It has always been that way. It is caused by those who are not satisfied with thier ability to shoot and go to any tool that will give them a higher score. It is progress, yes. And why do we finger shooters care? (I am basically a finger shooter) we could use the same crutches (advantages, tools) as the others or we could look at it this way; If I learned to shoot this week I would think releases and compound bows was where it is at and I would have that opinion forever. I learned to shoot in 1949. I can shoot with or without a release, a compound or what ever. the bottom line is: however we perfer to shoot is our preference. It must be remembered that we are all archers and find the commonalities and not the differences.
Archery started in the stonage, would a caveman think I am less of a man because I use a steel broadhead?

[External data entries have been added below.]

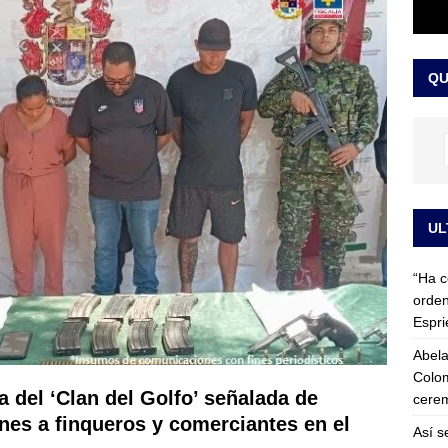
 detrás de la banda presidencial que portará Abelardo De La
el arte de un sastre colombiano reconocido en el mundo
LO
QU
UL
“Ha c
orden
Espri
Abela
Colom
a del ‘Clan del Golfo’ señalada de
cerem
nes a finqueros y comerciantes en el
Así s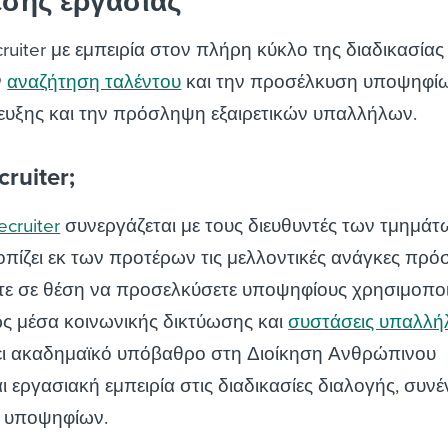
έσης εργασίας
ruiter με εμπειρία στον πλήρη κύκλο της διαδικασίας
ν
αναζήτηση ταλέντου
και την προσέλκυση υποψηφί
ευξης και την πρόσληψη εξαιρετικών υπαλλήλων.
cruiter;
cruiter
συνεργάζεται με τους διευθυντές των τμημάτ
τοπίζει εκ των προτέρων τις μελλοντικές ανάγκες πρ
στε σε θέση να προσελκύσετε υποψηφίους χρησιμοπο
ς μέσα κοινωνικής δικτύωσης και
συστάσεις υπαλλ
έχει ακαδημαϊκό υπόβαθρο στη Διοίκηση Ανθρώπινου
 εργασιακή εμπειρία στις διαδικασίες διαλογής, συνέ
ν υποψηφίων.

conclusion: I care about fingershooters, and release aid shooters, and so long as it looks like archery more power to them.


----------



## Rattleman (Jul 6, 2004)

Harperman said:


> .............Rattleman.......What's wrong with Your Pro Elite??....And Hoyt still makes bows with long A-T-A, and good brace heights...The PSE Moneymaker is great, Martin Scepter's, Bowtech Constitution, and last not least the Barnsdales....Plenty of other bows that I havent mentioned.....COME on Back!....Jim


Only thing wrong witht the Pro Elite is the XT3000 limbs. I am looking for something with at least 44 ATA with a Accu Wheel. When I shot fingers I shot the Aspen at 46 inches. I am currently looking at a Protec with LX PRO limbs. Please don't tell me to shoot fingers with the XT3000 limbs. I just recently went over to the Darkside about 3 years ago after about 17 years of competing in AMFSL. I am either going to shoot a long ATA or just stay with the release. Honestly I am not sure if I can even shoot with the fingers anymore because of Uncle Arthur that resides in my hands after many years of turning wrenches for living. This is why I cannot bring myself to spend a small fortune on a new setup.


----------



## fingerflinger (Jan 10, 2004)

Rattleman said:


> Only thing wrong witht the Pro Elite is the XT3000 limbs. I am looking for something with at least 44 ATA with a Accu Wheel. When I shot fingers I shot the Aspen at 46 inches. I am currently looking at a Protec with LX PRO limbs. Please don't tell me to shoot fingers with the XT3000 limbs. I just recently went over to the Darkside about 3 years ago after about 17 years of competing in AMFSL. I am either going to shoot a long ATA or just stay with the release. Honestly I am not sure if I can even shoot with the fingers anymore because of Uncle Arthur that resides in my hands after many years of turning wrenches for living. This is why I cannot bring myself to spend a small fortune on a new setup.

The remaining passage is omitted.